A PAIR OF GEORGE I CARVED AND GILDED PIER GLASSES ATTRIBUTED TO JOHN BELCHIER
Width: 38” 96.5cm
Further images
Provenance
By repute, Francis, 2nd Earl of Godolphin thereafter descent
Henry Francis Dupont Winterthur Museum, Winterthur, Delaware
Literature
A. Bowett, Early Georgian Furniture 1715-1740 (Woodbridge, 2009) p. 292, plates 6:50, 6:51
R. Edwards and M. Jourdain, Georgian Cabinet-Makers, rev. ed. (London, 1946) p. 99, fig. 33
L. Synge, Mallett's Great English Furniture (London, 1991), p. 89
G. Child, World Mirrors 1650-1900 (London, 1990) a further example with similar characteristics illustrated on p. 78, fig. 51
Publications
G. Beard and J. Goodison, English Furniture 1500-1840 (Oxford, 1987); one of the pair illustrated p.67 fig.4
A pair of fine and well-proportioned George I gilded pier glasses attributed to John Belchier, each with divided and beveled plates, set within strapwork-carved, gadrooned and gilded frames. The frames carved with cascading foliate motifs and eagles, crested with a double-scroll flourish. The cresting on a similarly carved ground and centred by a winged putto surmounted by a dolphin pediment.
John Belchier
It is highly likely that these mirrors were made by John Belchier, as they compare closely to a number of his commissions. They are nearly identical to two pier glasses supplied by Belchier to John Meller at Erddig in Denbighshire, Wales in 1723 and 1726 (Figure 1). The 1723 mirror bears the same shallow-relief strapwork and the 1726 mirror identical bold, inward-curving scrolls that spill onto the plate, similar gadrooning and the same cascading carved foliage that issues eagles’ heads. Both mirrors have stepped upper frames and the same overall form and scale as the present pair.

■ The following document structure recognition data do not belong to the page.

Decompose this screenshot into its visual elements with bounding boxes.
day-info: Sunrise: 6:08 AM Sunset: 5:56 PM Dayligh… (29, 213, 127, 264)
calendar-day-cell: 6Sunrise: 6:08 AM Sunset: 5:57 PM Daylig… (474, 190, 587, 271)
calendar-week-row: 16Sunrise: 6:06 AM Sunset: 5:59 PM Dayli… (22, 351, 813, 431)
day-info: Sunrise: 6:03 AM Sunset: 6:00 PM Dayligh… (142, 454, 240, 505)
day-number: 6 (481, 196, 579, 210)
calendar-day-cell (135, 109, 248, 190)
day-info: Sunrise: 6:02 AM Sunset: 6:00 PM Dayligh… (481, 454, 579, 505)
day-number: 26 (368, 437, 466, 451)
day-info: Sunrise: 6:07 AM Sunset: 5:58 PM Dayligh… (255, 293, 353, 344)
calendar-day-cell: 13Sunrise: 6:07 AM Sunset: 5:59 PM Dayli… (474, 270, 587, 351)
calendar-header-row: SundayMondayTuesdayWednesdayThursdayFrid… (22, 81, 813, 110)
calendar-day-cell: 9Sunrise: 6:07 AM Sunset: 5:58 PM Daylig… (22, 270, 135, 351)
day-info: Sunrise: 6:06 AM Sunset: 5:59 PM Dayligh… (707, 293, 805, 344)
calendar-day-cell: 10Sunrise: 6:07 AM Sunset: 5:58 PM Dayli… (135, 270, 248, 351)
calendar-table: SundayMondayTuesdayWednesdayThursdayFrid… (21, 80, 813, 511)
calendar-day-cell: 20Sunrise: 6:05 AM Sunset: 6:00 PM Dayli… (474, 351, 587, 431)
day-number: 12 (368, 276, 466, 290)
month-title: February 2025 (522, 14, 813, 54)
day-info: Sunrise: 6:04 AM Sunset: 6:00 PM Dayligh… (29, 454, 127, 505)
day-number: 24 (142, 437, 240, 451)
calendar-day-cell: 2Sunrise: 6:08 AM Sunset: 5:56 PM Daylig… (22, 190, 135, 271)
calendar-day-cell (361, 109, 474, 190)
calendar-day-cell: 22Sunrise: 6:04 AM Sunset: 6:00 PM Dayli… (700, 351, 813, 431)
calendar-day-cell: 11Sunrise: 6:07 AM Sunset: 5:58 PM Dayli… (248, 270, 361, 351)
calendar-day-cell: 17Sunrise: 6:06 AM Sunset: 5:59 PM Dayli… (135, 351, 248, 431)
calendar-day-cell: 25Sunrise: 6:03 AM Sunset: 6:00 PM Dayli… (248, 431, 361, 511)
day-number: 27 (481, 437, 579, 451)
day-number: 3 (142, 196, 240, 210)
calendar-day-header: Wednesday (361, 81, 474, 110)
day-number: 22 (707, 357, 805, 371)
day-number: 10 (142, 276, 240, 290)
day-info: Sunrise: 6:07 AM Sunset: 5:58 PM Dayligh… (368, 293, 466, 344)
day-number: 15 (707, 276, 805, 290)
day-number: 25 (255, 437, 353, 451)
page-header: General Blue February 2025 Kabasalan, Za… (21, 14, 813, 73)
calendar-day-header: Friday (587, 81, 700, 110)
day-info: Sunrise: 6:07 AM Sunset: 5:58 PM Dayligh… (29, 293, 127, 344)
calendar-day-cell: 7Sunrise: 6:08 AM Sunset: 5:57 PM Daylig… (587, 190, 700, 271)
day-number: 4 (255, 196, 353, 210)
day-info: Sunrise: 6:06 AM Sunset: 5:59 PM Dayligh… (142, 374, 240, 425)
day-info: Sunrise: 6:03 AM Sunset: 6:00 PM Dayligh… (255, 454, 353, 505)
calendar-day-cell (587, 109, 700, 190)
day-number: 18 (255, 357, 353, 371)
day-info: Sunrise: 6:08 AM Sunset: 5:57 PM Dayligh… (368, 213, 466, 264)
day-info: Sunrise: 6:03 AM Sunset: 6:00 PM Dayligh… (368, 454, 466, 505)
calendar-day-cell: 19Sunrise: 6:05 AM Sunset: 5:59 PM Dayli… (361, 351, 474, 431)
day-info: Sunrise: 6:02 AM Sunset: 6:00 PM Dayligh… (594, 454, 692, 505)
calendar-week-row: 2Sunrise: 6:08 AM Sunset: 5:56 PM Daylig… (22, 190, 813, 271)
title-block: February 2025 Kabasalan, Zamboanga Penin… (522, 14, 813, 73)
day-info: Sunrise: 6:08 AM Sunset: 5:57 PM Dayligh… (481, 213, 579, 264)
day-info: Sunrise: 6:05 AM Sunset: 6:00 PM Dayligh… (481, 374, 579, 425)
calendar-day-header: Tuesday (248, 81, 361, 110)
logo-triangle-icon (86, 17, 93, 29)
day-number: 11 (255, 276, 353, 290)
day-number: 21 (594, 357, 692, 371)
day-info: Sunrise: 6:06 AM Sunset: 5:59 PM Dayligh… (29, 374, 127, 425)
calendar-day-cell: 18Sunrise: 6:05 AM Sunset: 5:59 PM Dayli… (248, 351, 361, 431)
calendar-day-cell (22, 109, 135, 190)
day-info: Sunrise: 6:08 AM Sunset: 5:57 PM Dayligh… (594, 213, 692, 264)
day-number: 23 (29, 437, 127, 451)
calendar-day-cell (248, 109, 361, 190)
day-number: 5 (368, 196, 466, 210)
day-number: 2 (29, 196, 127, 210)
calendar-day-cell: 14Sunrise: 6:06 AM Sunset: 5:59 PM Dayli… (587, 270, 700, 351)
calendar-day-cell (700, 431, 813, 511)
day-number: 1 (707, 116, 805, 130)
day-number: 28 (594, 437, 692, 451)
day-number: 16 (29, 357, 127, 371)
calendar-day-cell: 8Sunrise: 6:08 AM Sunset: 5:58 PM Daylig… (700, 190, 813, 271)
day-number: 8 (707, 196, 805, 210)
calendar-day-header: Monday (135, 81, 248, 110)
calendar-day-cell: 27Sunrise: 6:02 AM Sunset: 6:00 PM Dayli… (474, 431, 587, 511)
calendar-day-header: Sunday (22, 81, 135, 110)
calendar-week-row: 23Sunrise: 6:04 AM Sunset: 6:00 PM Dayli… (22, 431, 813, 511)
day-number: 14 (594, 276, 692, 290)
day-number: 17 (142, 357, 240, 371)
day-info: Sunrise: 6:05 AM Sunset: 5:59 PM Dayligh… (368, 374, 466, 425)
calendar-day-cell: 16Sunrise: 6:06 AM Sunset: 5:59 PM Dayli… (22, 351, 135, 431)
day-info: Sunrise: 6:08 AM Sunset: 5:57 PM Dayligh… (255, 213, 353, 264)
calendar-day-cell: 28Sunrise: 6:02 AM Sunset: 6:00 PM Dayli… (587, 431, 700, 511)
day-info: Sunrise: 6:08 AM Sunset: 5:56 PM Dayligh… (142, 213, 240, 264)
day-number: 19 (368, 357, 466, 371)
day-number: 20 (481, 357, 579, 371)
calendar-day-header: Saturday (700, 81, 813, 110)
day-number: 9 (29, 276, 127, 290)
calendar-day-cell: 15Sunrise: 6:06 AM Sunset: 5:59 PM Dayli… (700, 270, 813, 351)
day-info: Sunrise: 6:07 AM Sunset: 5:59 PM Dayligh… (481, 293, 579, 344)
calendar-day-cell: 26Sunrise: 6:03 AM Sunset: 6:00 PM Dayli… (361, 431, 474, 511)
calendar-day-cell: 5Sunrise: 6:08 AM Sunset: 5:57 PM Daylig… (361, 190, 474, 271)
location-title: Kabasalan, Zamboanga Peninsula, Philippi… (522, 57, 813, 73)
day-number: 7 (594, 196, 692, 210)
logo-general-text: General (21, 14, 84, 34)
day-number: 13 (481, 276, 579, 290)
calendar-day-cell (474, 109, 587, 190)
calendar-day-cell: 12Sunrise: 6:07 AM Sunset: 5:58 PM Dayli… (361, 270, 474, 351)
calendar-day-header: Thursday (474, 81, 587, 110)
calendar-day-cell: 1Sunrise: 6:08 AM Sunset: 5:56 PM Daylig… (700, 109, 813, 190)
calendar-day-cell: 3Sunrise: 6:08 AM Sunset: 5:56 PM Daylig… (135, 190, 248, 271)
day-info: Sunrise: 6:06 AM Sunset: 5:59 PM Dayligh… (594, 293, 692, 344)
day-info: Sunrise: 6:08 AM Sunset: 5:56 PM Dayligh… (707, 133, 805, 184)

The scrolls that appear on the 1726 mirror and the present examples appear on other mirrors attributed to Belchier. Among them is an example in the Untermyer Collection, Metropolitan Museum, New York and another formerly in the collection of Gerald Hochschild and subsequently with Mallett & Son.
Established at ‘The Sun’ in St Paul’s Churchyard, London, John Belchier was a leading glass-smith of his day. In addition to the mirrors, he produced a pair of girandoles with glass arms for Erddig and a glass-topped table bearing John Meller’s arms. During the same period as this commission, he supplied glasses to St. Paul’s Cathedral.
Belchier was also an eminent cabinetmaker. He is renowned for his japanned furniture and during the 1730s received commissions from the Purefoy family at Shalston, Buckinghamshire and Sir Roger Hill (d. 1729) of Denham Place. Other than the glasswork for Erddig, he produced a celebrated suite of gilt- and silver-gesso furniture, of which the most important piece was the State Bed, purchased in 1720. The eagles’ heads on the tester of the bed are echoed by the mirrors later purchased in 1723 and 1726.
Provenance
The dolphin naiant in the pediments of these mirrors is the heraldic symbol of the Godolphins of Rialton and Helston, Cornwall, suggesting that the mirrors were commissioned by a member of the Godolphin family, possibly Francis, 2nd Earl of Godolphin (1678-1766) who was a prominent politician and courtier during the lifetime of Belchier. He served as both an MP and later a Peer and Lord of the Bedchamber to both George I and George II, and in 1733 was appointed Governor of the Scilly Islands. Prominent in London social circles and a frequent resident in the capital, Godolphin will have been familiar with the most accomplished and fashionable cabinetmakers in the city at that time.
His uncle, Dr Henry Godolphin, was Dean of St. Paul’s where Belchier supplied glasses and his workshop was located, and it is possible that through this connection he commissioned this wonderful pair of mirrors.
The dolphin had been a symbol of the family since at least the sixteenth century, as a reference to both the family’s name and position as substantial landowners in coastal Cornwall. A dolphin naiant as it appears in the mirrors’ crests is first seen in the arms (Figure 3) of the 2nd Earl’s father, Sidney Godolphin, 1st Earl (1645-1712), and a pair of carved and parcel gilt painted wooden dolphins naiant dating from the sixteenth century, thought to have originally served as helmet crests for Sir William Godolphin (c.1518–70), are in the collection of Godolphin House, Helston, Cornwall (National Trust).